Always on the go

It was words that made me want to travel.

Bruce Chatwin and his Patagonia. Annie Proulx’s Wyoming stories. Paul Theroux catching train after train on “The Great Railway Bazaar”San Mao’s wild tales in the Sahara Desert. Jack Kerouac traipsing across America, cigarette and beer in hand. Allen Ginsberg, journaling his way across India. Then there was Chet Lam, writing melancholic songs about New York and Vancouver and other places he’d been to…

“This morning I’m leaving New York / A place of letting go / A place of moving on / Here’s to New York… / Don’t matter where you’re from / Just matters where you go / No one clings for long / New York…”

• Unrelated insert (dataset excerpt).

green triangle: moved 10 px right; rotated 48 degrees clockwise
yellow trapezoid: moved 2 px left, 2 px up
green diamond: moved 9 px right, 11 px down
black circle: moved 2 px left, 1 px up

So I did. I traveled. Tokyo, Sapporo, Taipei, San Francisco, Boston, Portland, LA, Copenhagen, Munich, Budapest, Prague, Dubrovnik, Oahu… Further and further away from home I went.

And I’m still on the go.

One reason I love traveling – especially alone – is that I fall into a zone that doesn’t seem to exist when I am home. An alternate universe of sorts, you might say. The things I see, the people I meet, even a random walk down a foreign street can cause my brain synapses to connect in a different way from usual. My awareness is heightened. New ideas bubble up easily.

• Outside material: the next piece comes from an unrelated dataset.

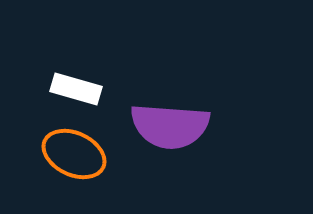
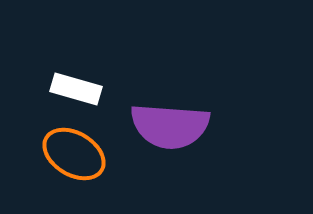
orange ellipse: rotated 6 degrees clockwise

Traveling has become an important part of my creative process. It allows me to escape into a pocket of peace, and in this pocket I can think and hear myself more clearly. I can write and plan and brainstorm with little disturbance. Then I bring these ideas back home and see how I can execute them later.

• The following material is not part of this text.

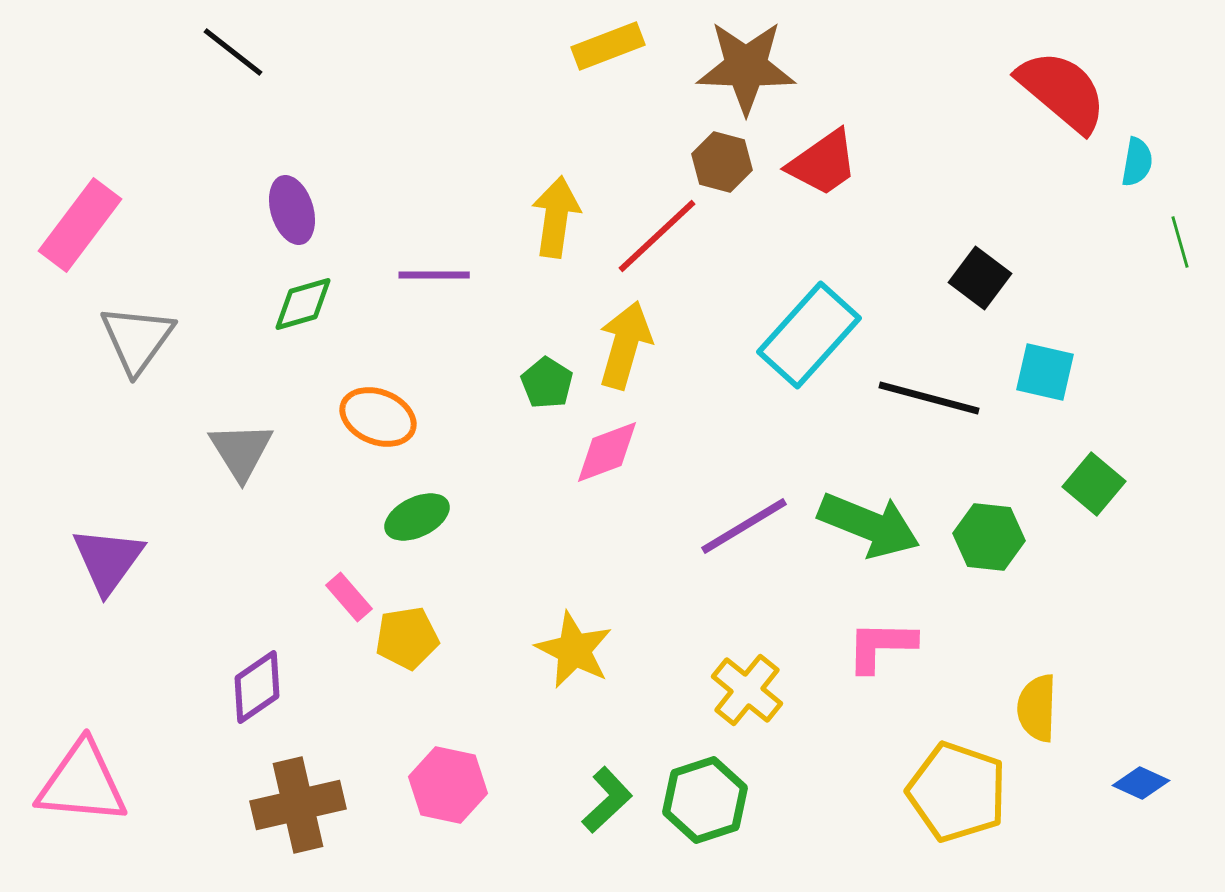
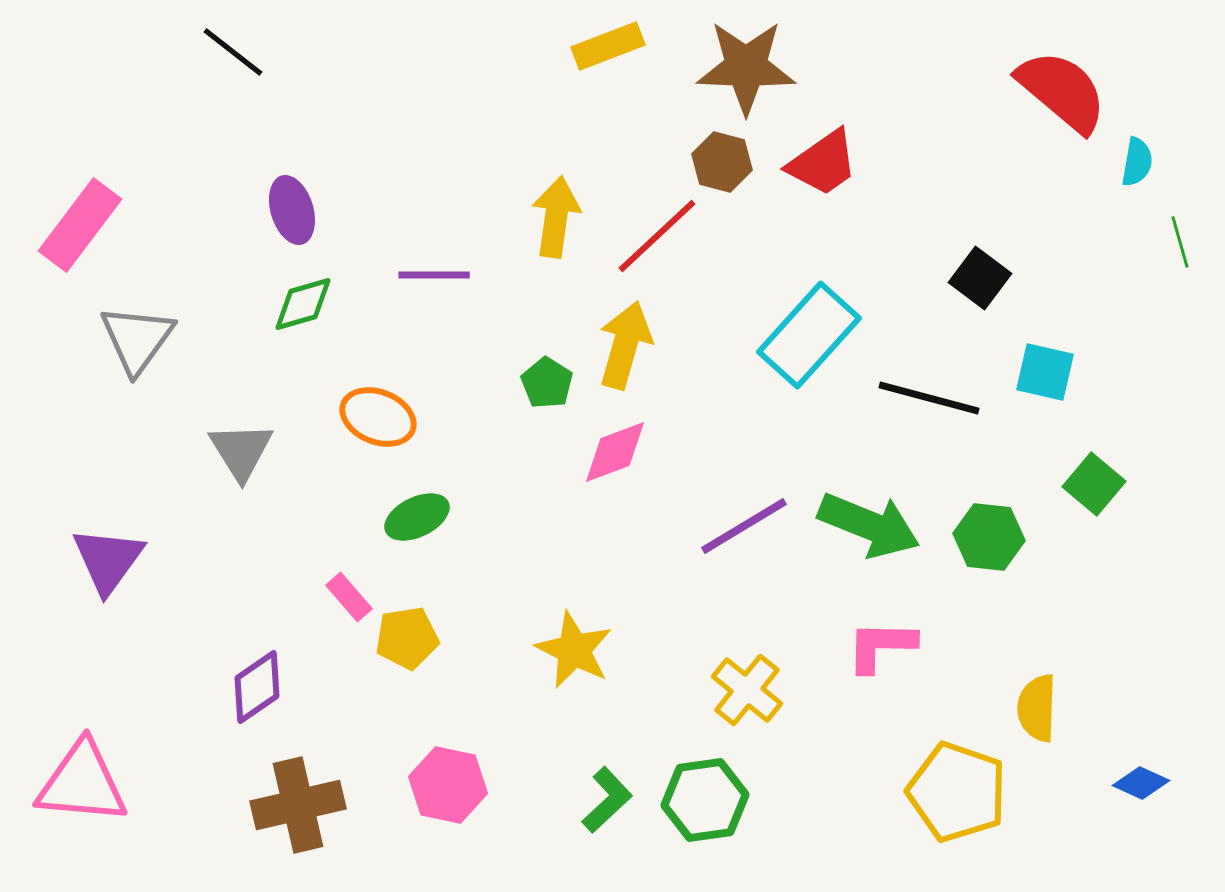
pink diamond at (607, 452): moved 8 px right
green hexagon at (705, 800): rotated 10 degrees clockwise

Traveling alone also fulfils a strange desire of mine to be apart from society. Just another stranger in a foreign city, doing my own thing. Zero attachment, no obligations and nowhere I absolutely need to be. And to be away from the daily drama and hustle and stress of being in Singapore.

Sweet freedom.

Last year I spent a few weeks in Boston. I had no agenda for being there. I had a friend in the city who was there studying for her PhD. I bunked in her bedroom. I spent the days alone and did whatever I wanted to – lying under a tree in Harvard Yard, sketching and people-watching; visiting bookstores; walking along the Charles River; writing in cafes. At night I’d meet my friend and her housemates for dinner if they were free.

I have come to love and relish that feeling of being both apart and a part of something.

Now I’m in Hong Kong, just for the weekend, typing this in a Starbucks in Lan Kwai Fong. I first came to this Starbucks maybe ten years ago. I remember it was my first time overseas. Hong Kong was rainy and grey that time. One cold afternoon I found this particular Starbucks and found some unexpected warmth in this crazy city. Today I came back here again in search of that long-lost feeling, that tiny memory of a place from ten years ago, and Jeff Buckley was singing “Hallelujah” through the speakers.

I was just listening to the same song yesterday.

I take that as a sign from the universe that I am at the right place at the right time.